Beginning
with the building of a Methodist Episcopal home for the aged in New York
City in 1850, the churches accepted more responsibility for the elderly,
orphans, and the sick. The Evangelical Association
opened an orphanage at Flat Rock, Ohio, in 1868. Methodist
hospitals appeared in Philadelphia, Washington, and Brooklyn in the 1880s.
The United Brethren founded a home for older people at Mechanicsburg, Pennsylvania,
in the 1890s.
All
the activities just reviewed--worship, rules for personal living, Sunday
schools, youth groups, colleges, seminaries, publishing, foreign and domestic
missions, homes for the aged, orphanages, and hospitals--were aimed at
producing more and better Methodists, United Brethren, and Evangelicals.
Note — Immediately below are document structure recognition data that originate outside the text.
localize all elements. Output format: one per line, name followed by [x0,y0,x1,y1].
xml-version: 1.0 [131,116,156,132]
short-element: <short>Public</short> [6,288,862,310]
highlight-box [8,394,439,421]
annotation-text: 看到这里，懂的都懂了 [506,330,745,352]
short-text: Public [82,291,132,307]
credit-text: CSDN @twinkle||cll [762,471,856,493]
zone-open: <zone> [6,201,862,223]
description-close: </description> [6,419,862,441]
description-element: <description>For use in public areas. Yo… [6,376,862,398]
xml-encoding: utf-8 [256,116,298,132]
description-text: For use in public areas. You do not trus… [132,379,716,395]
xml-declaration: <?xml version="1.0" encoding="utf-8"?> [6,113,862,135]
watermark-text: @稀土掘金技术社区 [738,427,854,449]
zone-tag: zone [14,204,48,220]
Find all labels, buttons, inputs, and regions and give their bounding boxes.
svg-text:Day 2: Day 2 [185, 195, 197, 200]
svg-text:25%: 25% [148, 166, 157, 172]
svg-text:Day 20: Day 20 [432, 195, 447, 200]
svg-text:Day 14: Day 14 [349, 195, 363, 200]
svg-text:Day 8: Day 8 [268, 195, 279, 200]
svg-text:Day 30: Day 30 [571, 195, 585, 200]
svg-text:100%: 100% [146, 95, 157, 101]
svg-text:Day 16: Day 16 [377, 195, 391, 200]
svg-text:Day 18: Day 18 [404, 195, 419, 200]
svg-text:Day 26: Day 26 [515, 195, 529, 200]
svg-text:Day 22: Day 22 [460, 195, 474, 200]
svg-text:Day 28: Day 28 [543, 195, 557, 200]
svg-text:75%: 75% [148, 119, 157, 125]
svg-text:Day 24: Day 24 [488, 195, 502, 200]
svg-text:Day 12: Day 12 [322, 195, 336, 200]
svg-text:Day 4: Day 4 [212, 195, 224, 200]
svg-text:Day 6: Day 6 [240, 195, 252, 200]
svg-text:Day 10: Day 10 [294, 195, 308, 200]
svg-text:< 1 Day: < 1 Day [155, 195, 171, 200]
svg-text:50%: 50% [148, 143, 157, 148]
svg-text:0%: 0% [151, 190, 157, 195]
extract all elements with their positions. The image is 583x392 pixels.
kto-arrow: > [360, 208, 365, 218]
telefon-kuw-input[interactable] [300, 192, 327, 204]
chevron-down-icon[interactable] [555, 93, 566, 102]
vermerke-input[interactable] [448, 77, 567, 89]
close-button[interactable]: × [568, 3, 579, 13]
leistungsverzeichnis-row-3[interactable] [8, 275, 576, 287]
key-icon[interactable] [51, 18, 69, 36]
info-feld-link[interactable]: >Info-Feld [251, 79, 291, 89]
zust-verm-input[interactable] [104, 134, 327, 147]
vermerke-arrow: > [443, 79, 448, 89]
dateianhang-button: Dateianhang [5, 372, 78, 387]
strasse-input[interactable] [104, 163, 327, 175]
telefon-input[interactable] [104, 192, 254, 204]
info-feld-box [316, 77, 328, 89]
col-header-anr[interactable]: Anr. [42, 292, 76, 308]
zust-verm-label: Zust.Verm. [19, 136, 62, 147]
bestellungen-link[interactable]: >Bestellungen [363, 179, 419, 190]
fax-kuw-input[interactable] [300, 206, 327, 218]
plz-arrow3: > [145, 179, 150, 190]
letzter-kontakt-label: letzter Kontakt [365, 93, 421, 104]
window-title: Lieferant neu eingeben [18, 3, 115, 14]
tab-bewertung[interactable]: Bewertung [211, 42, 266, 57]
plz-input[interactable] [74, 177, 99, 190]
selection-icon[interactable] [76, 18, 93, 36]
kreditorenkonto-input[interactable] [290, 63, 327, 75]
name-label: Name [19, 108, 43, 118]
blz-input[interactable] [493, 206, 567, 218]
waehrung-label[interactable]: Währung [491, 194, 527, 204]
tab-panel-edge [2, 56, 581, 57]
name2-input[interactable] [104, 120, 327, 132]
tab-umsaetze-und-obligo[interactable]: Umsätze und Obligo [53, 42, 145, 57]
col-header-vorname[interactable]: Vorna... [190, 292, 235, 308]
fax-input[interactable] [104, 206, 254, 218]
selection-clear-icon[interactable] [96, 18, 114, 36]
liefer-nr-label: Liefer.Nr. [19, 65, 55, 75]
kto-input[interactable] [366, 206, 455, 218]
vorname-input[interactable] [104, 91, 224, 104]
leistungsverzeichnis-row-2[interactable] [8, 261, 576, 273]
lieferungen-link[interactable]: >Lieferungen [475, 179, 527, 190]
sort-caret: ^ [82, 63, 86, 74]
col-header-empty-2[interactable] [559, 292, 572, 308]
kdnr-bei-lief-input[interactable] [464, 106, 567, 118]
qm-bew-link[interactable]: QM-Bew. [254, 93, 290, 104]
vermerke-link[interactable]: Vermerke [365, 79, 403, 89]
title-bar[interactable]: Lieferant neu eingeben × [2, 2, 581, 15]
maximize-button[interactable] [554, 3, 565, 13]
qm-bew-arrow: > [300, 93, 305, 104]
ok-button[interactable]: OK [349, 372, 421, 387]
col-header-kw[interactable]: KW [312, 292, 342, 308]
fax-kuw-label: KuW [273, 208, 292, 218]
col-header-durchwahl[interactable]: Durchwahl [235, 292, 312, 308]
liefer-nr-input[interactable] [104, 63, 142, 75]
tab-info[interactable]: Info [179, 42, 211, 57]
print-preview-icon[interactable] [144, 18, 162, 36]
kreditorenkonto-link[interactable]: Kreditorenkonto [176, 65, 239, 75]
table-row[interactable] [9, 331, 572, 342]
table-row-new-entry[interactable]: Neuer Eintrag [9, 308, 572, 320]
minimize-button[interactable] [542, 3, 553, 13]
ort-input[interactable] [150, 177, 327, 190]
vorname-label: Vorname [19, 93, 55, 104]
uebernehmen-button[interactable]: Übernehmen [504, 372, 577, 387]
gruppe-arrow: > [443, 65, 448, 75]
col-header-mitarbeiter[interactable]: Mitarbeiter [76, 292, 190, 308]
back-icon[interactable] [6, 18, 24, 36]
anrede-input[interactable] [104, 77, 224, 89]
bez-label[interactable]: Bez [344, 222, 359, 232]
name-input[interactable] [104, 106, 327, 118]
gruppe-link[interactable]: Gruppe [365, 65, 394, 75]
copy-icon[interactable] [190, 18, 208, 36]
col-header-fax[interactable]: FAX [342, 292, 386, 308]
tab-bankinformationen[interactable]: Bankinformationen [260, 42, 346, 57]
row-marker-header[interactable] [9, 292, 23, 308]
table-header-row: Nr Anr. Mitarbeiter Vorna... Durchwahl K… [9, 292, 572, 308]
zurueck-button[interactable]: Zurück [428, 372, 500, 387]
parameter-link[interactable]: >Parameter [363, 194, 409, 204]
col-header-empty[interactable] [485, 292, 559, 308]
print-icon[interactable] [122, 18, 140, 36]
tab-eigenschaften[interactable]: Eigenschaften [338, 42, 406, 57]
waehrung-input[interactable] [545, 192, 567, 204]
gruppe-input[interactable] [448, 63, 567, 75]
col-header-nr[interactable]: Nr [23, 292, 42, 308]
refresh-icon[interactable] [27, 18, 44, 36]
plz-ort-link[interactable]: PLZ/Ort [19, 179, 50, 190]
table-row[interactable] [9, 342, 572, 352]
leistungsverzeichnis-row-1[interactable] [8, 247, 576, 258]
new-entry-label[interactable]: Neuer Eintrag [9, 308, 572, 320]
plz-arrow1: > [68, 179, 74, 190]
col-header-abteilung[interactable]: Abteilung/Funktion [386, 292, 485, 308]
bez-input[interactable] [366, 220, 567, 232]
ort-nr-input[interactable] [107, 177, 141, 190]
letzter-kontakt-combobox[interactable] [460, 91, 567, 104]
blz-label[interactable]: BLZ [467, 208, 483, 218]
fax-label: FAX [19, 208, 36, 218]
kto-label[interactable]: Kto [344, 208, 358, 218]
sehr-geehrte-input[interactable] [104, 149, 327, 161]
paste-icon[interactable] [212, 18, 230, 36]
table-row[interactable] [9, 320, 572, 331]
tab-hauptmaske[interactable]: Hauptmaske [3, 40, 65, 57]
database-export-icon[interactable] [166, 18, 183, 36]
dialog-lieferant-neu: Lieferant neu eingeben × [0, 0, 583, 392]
It is hard to say whether they were better. One church leader speaking
in 1900 said, "It is a serious question whether the membership, recruited
largely from the Sunday School, possesses as discriminative and sturdy
a faith as formerly." There was no doubt, however, about more.
In 1860 the churches that now compose The United Methodist Church claimed
5.73 percent of the United States population (1.8 million); the percentage
in 1910 was 6.04 (5.6 million). But all had not been placid on the way
to statistical success. There had been battles over votes for the laity,
ordination for women, and the holiness of born-again Christians.